──────── LISTED RECORDS ────────

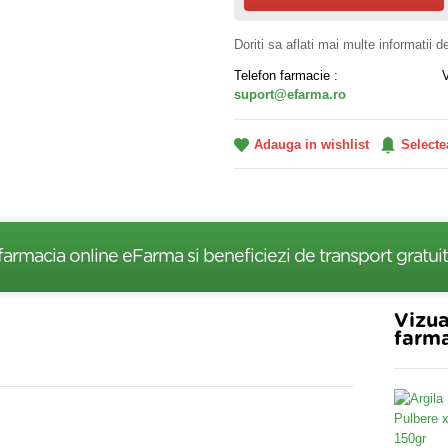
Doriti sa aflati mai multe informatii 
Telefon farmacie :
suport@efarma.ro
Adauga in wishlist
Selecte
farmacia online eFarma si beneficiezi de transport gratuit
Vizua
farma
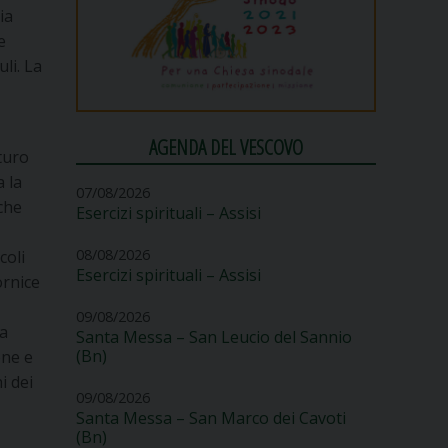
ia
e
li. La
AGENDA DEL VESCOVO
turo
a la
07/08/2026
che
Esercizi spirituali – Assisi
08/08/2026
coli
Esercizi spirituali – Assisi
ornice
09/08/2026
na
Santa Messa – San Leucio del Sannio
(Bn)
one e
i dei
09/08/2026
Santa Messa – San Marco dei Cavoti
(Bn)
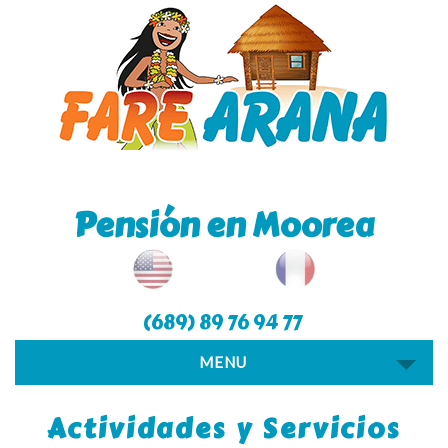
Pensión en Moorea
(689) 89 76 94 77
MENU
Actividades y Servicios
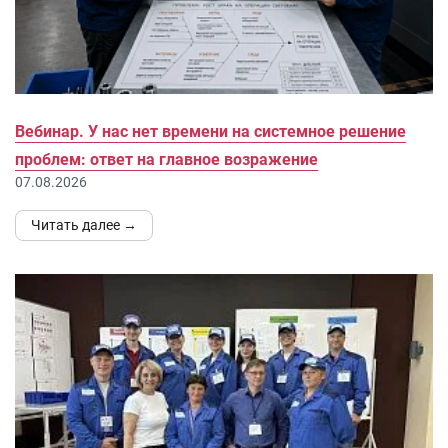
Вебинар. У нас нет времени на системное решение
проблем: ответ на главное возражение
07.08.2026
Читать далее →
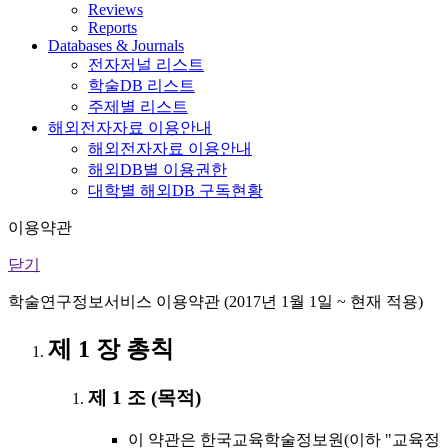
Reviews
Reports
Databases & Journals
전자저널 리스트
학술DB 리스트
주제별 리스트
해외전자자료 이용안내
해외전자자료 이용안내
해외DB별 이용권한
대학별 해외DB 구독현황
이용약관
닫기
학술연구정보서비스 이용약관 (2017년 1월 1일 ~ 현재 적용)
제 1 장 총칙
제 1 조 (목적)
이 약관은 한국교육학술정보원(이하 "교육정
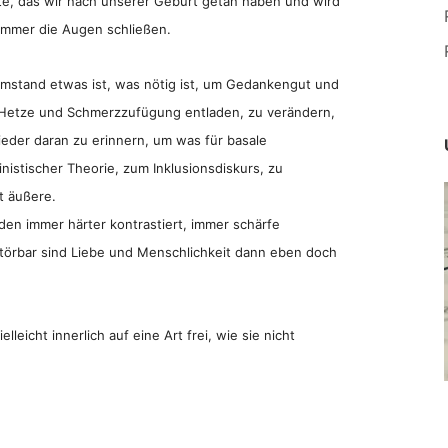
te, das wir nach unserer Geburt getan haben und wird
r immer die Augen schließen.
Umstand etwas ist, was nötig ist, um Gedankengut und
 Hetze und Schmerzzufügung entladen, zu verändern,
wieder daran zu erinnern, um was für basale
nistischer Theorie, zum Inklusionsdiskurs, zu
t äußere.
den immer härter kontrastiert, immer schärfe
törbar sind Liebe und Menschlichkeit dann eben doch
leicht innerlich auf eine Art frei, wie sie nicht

────────
──────── LISTED RECORDS ────────

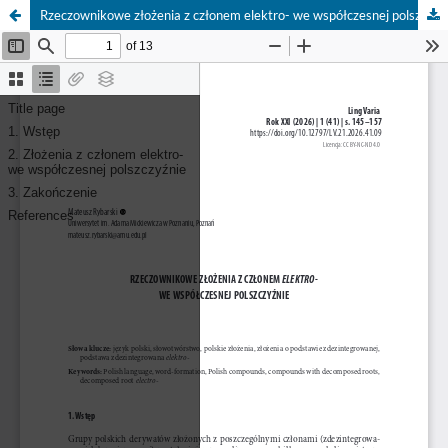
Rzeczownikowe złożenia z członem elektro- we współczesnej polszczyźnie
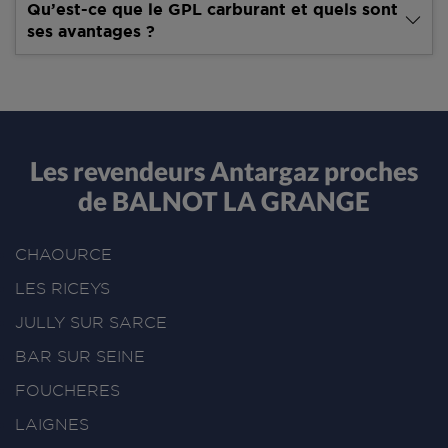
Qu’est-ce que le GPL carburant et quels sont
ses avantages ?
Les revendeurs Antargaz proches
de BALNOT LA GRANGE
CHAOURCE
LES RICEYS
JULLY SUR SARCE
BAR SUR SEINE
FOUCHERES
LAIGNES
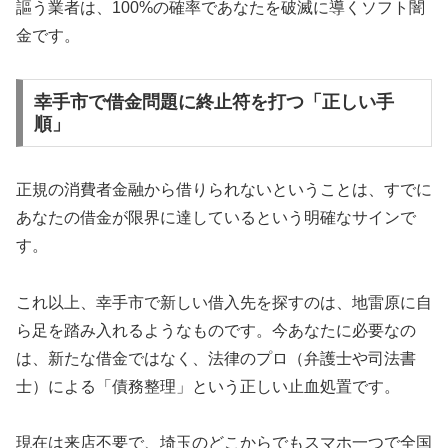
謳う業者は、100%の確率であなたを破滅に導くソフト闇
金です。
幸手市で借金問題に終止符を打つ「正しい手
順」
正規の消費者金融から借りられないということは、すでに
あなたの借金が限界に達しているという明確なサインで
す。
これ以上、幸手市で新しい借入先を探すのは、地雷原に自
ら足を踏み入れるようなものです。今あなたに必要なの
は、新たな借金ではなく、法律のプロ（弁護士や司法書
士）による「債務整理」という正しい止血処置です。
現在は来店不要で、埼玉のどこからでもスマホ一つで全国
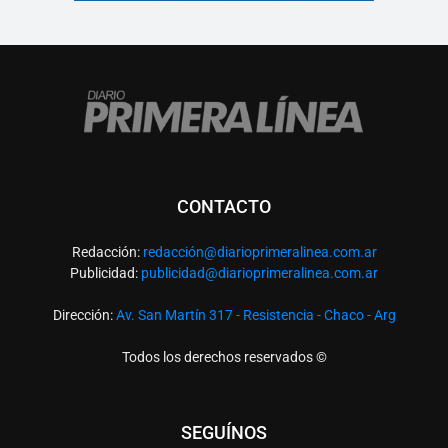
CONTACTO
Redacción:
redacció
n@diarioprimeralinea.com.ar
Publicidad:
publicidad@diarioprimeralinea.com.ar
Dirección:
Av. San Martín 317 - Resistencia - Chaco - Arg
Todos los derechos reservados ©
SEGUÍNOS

────────
──────── LISTED RECORDS ────────

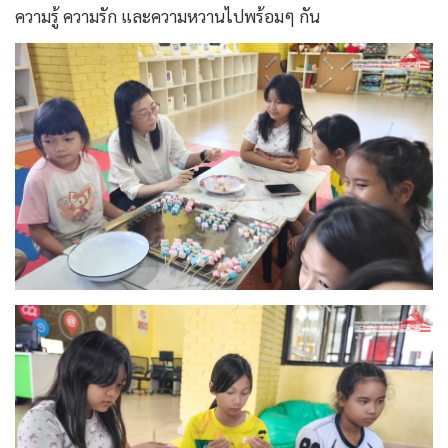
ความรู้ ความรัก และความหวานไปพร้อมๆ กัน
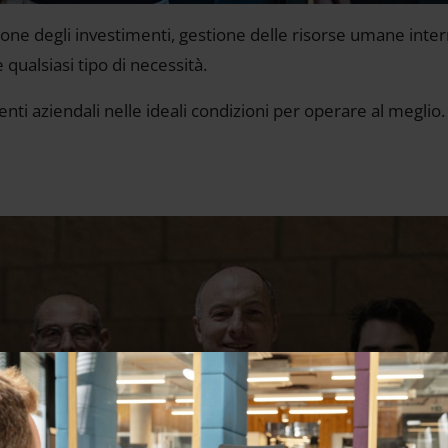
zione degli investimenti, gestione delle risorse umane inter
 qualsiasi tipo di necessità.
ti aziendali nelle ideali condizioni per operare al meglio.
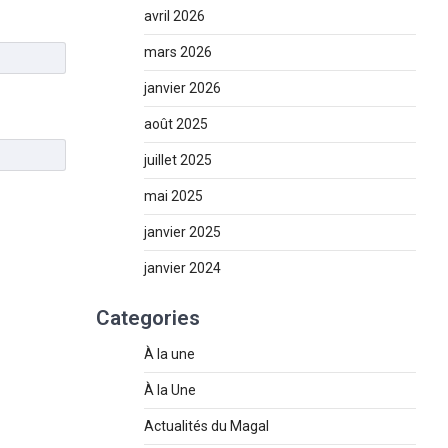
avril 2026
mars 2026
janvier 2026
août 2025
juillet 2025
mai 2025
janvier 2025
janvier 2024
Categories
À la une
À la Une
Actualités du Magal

────────

WORK ITEM:
Reproduce, exactly as they stand in the data above, the lines from the one that holds "janvier 2025" to the one that holds "Actualités du Magal", inclusive.

REPLY TO THE EXERCISE:
janvier 2025
janvier 2024
Categories
À la une
À la Une
Actualités du Magal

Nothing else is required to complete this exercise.